Dividend Solar is looking to challenge the existing residentialsolarfinancing structure with an approach it calls "solar-ownership-as-a-service."
Third-party ownership remains the dominant model for financing a residential solar installation in the U.S., but that's changing. Direct ownership via loans (and other mechanisms like PACE) is gaining traction, because PV systems continue to get cheaper while financing options continue to improve. GTM Research is forecasting third-party ownership to peak at 68 percent of the residential PV market this year.
I spoke with the Dividend Solar's founders over lunch last week at Vesta in Redwood City, Calif. These self-described "financial structuring nerds" are looking to connect individual homeowners with new sources of large-scale capital through its direct lending platform to upset the status quo in the residential solar market.
“The solar financing market is remarkably mispriced,” said CEO Steve Michella of Dividend Solar.
"The lease/PPA model has been tremendous for the growth of solar in the U.S., but it’s becoming increasingly clear that solar ownership offers significantly greater long-term value to homeowners. The Dividend Solar [loan] combines the benefits of a lease – including energy production guarantees, system warranties and performance monitoring – with the financial upside of solar ownership." Michella continued, "Our loan solution walks, talks and looks like a lease but can provide a homeowner with significantly better economics.” Dividend Solar assures the Operations and Maintenance of the system through Next Phase Solar and employs Locus Energy as its solar monitoring and data analytics platform.
"Typical institutional investors cannot participate in residential solar," said Eric White, the startup's President, adding, "Instead of corporations looking to lower their tax bill it should be about investing behind boringly stable cash flows." We are an asset aggregator -- we allow large-scale capital to access small-scale micro-infrastructure assets that produce stable predictable cash flow -- in a market that was previously inaccessible."
"It's all about capital access," said the CEO.
The duo called the firm's product, "a bridge for large-scale, yield-seeking capital and individual homeowners." The 10-person team seem to have struck a nerve -- raising $1.5 million in a seed round for working capital as well as a fund in the "8-figures" from "a group of well known and very sophisticated Wall Street investors." The investors were initially skeptical about solar but saw the value of applying traditional financial structures to the asset class.

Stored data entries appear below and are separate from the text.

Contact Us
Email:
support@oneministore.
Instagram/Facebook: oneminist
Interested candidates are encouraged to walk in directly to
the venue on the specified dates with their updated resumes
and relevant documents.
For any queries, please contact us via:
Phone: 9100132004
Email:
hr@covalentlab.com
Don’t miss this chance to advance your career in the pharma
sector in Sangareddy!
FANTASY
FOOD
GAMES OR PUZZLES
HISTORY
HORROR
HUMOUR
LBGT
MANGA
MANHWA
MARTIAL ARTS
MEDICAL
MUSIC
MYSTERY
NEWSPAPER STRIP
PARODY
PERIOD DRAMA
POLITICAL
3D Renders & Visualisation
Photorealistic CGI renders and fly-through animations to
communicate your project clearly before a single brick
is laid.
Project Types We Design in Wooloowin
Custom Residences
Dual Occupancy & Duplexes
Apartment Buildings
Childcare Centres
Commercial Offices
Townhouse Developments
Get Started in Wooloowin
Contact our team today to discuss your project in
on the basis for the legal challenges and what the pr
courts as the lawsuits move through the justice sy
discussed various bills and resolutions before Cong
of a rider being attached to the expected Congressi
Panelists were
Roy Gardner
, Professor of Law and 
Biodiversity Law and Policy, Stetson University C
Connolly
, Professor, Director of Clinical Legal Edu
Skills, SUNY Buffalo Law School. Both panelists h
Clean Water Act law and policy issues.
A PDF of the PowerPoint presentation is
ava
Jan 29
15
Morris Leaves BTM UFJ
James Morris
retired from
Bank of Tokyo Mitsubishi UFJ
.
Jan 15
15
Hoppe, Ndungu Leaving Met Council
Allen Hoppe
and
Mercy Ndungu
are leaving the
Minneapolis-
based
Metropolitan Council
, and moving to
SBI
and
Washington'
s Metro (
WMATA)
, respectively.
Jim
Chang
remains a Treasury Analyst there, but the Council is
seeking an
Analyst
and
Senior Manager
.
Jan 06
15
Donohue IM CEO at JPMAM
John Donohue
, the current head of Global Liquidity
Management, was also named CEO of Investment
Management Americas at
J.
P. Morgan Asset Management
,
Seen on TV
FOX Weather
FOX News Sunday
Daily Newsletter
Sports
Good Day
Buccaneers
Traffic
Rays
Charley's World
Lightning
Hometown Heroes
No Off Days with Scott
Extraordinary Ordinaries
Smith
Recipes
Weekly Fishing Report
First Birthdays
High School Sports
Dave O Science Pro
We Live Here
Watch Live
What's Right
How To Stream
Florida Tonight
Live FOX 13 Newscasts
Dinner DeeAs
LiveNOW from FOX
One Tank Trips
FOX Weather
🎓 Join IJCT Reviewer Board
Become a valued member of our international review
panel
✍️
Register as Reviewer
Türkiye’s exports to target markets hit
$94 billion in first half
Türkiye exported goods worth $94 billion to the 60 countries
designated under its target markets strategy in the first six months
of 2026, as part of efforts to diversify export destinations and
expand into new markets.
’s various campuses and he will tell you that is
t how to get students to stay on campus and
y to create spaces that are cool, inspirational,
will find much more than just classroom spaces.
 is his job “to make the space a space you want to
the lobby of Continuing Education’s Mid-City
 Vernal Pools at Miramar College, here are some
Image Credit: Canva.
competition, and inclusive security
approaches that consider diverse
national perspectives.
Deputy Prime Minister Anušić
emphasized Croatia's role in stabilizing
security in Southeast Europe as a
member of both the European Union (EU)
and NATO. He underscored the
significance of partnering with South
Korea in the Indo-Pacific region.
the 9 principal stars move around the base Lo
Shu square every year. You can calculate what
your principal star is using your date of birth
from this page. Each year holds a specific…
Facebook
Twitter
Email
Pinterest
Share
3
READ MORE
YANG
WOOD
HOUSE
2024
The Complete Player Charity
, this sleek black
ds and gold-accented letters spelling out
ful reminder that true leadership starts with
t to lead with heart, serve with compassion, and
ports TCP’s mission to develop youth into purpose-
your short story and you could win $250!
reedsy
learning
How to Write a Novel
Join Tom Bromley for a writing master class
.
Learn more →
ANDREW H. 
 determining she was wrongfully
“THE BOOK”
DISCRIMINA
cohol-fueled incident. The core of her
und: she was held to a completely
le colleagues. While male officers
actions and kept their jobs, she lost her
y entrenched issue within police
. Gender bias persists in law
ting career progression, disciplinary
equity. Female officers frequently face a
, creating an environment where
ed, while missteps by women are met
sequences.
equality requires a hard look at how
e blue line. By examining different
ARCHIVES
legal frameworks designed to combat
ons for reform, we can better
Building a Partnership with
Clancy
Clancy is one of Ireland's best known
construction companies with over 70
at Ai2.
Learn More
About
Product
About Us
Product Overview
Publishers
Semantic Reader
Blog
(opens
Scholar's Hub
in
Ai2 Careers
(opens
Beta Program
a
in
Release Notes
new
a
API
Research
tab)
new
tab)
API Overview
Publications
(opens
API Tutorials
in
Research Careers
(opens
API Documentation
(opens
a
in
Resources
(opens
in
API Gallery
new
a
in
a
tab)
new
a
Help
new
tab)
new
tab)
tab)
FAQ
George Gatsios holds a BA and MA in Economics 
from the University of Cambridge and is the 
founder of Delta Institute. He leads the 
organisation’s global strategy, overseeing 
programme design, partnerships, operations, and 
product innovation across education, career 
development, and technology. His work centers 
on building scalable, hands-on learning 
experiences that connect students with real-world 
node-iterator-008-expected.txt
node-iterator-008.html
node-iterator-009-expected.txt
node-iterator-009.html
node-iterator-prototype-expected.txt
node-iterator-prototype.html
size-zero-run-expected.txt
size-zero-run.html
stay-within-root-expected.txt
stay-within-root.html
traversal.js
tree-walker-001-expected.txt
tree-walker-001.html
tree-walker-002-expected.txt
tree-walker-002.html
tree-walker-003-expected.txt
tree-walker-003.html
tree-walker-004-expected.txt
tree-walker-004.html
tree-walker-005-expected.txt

Michella views rooftop PV as "micro-infrastructure" and "firmly believes that distributed energy is a core component of our country's energy infrastructure future." He suggested that traditional investors in infrastructure have not had access to residential solar at a meaningful scale until now.
According to the CEO, the Dividend Solar product allows smaller solar installers to compete with the vertically integrated financiers. There are other incentives for the installer in this program which attempts to align the interests of the investor, installer and solar owner.
SolarCity and Sunrun make their money with residential solar leases and power-purchase agreements -- and business is good (see SolarCity's recent securitization). In a somewhat unenthusiastic product development cycle, both companies are testing loan products for residential PV systems. SolarCity has a 30-year loan product in pilot. Sunrun offers loans.
Sunrun's CEO Lynn Jurich suggests that high customer acquisition costs overwhelm the difference in profit between leasing or owning. When you factor in the total cost of ownership, the advantages of leasing are immediate savings and access to service without the hassle of ownership (i.e., replacing inverters, insurance, monitoring, maintenance, etc.). Jurich suggests that the cost to manage a PV system and take care of it over its entire lifetime is "thousands of dollars."
In June, SunPower partnered with Admirals Bank on a $200 million loan program for residential solar installations to be completed over the next two years. Clean Power Finance and Sungevity are also in the loan business, and Kilowatt Financial, Sungage and Mosaic are moving into the solar loan transaction business. Look for NRG to enter the fray as well. Both the SolarCity and SunEdison loans are unsecured and have a relatively low interest rate of 4.5 percent to 6.5 percent, according to our sources.
GTM Research expects the U.S. residential PV market to exceed 1 gigawatt for the first time in 2014.
Dividend's CEO said, "Our mission is to reinvent the way we invest in our energy infrastructure."